The add for the other one sees the same problem, where the parsing seems to lose precision.

roeap commented 3 weeks ago

@echai58 @ion-elgreco - this is literally a footnote, but timestamps are truncated to miliseconds when computing stats. Could this be what we are seeing here?

echai58 commented 3 weeks ago

@echai58 @ion-elgreco - this is literally a footnote, but timestamps are truncated to miliseconds when computing stats. Could this be what we are seeing here?

Ah, yeah that would explain it.

ion-elgreco commented 3 weeks ago

@echai58 @ion-elgreco - this is literally a footnote, but timestamps are truncated to miliseconds when computing stats. Could this be what we are seeing here?
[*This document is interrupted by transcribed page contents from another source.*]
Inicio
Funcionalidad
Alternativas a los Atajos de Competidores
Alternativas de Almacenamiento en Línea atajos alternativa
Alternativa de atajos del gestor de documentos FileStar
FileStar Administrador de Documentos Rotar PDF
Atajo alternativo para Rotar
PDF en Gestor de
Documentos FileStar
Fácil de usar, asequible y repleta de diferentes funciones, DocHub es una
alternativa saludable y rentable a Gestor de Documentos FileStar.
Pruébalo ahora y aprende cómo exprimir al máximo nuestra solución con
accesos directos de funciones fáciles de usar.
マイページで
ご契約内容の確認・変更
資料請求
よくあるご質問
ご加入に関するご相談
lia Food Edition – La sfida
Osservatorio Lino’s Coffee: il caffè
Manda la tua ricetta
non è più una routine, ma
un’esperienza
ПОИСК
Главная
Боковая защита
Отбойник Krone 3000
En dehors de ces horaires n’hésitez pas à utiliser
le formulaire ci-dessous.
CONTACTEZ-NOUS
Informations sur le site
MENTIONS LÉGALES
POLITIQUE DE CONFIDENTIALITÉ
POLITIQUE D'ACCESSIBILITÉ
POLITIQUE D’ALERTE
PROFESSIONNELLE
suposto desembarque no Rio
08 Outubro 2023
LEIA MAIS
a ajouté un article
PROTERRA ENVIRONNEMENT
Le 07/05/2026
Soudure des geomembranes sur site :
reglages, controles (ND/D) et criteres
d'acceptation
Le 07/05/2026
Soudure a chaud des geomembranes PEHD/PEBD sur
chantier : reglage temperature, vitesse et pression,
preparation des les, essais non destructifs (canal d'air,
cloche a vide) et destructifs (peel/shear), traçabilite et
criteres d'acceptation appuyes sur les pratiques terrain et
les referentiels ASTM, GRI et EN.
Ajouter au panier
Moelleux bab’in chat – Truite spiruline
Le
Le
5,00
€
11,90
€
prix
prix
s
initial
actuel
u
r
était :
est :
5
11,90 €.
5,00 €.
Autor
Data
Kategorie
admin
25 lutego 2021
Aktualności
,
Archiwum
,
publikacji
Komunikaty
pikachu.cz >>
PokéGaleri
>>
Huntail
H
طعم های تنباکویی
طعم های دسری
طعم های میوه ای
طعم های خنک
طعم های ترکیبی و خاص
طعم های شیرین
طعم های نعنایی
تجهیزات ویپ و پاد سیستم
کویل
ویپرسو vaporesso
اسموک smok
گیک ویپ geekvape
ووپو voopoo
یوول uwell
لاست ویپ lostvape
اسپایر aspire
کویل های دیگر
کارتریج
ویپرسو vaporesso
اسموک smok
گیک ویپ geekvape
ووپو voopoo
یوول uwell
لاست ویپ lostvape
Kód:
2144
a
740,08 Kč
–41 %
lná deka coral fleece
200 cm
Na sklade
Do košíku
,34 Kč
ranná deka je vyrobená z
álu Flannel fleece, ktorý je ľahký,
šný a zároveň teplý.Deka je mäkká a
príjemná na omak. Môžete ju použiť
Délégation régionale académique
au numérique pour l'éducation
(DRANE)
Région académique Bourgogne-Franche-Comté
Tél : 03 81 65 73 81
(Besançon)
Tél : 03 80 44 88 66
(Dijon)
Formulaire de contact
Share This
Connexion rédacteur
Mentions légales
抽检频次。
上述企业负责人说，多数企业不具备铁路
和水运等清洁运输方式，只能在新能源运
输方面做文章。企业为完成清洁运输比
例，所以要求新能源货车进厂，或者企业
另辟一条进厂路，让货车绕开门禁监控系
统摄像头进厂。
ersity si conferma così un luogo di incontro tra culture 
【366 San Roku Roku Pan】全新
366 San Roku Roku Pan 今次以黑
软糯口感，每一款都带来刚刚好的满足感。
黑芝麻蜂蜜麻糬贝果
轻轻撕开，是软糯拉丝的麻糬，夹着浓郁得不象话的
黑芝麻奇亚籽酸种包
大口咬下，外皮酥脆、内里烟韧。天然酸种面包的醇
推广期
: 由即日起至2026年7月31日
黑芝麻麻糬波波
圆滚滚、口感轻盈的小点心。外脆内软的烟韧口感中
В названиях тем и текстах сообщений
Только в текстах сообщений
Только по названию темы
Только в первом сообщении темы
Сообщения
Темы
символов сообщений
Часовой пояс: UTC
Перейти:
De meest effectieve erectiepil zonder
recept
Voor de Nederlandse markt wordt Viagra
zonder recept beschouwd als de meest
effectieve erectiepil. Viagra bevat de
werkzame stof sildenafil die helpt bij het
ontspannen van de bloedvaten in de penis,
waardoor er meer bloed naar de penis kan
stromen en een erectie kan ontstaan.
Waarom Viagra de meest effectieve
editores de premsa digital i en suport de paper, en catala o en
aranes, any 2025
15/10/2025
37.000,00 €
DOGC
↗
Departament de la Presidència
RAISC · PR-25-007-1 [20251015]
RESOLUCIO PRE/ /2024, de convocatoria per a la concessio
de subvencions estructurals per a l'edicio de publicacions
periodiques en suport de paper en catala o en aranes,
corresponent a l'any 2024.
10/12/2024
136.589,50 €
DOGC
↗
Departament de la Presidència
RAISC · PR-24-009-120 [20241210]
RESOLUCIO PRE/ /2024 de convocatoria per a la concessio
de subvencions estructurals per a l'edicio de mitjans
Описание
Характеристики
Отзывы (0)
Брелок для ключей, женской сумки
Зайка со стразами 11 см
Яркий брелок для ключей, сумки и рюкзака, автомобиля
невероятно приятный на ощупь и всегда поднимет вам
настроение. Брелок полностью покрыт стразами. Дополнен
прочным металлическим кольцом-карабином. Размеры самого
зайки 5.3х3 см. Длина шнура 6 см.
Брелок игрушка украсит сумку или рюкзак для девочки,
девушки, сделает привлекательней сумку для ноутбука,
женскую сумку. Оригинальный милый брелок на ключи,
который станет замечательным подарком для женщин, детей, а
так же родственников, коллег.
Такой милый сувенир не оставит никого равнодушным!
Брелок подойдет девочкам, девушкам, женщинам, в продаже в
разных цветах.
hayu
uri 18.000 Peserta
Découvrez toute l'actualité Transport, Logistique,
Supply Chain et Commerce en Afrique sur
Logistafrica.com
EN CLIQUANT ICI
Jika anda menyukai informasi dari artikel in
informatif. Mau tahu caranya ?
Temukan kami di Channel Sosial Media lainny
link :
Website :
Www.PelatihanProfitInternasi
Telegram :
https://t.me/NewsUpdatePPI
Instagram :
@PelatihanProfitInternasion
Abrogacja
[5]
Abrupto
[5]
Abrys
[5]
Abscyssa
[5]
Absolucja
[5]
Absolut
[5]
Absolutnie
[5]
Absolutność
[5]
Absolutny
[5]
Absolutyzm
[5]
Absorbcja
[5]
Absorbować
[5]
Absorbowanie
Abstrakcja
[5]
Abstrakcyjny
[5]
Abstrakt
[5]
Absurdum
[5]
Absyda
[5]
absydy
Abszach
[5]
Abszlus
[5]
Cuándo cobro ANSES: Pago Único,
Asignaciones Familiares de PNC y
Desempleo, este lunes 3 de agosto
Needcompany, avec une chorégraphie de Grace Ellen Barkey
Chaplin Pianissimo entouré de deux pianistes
Uhm so the protocol states it should be milliseconds :s. That's quite wrong because we are then passing rounded stats to the pyarrow.dataset fragments which in turn will return wrong results

echai58 commented 3 weeks ago

Instead of truncating, could we round up to the next millisecond when computing the stats? That would prevent this edge case from returning wrong results

ion-elgreco commented 3 weeks ago

Rounding up or down can result in retrieving less or more records than expected. So both doesn't work

echai58 commented 3 weeks ago

@ion-elgreco isn't rounding up always safe? Because if the predicate is <= the rounded up value, it performs the filtering on the loaded in data?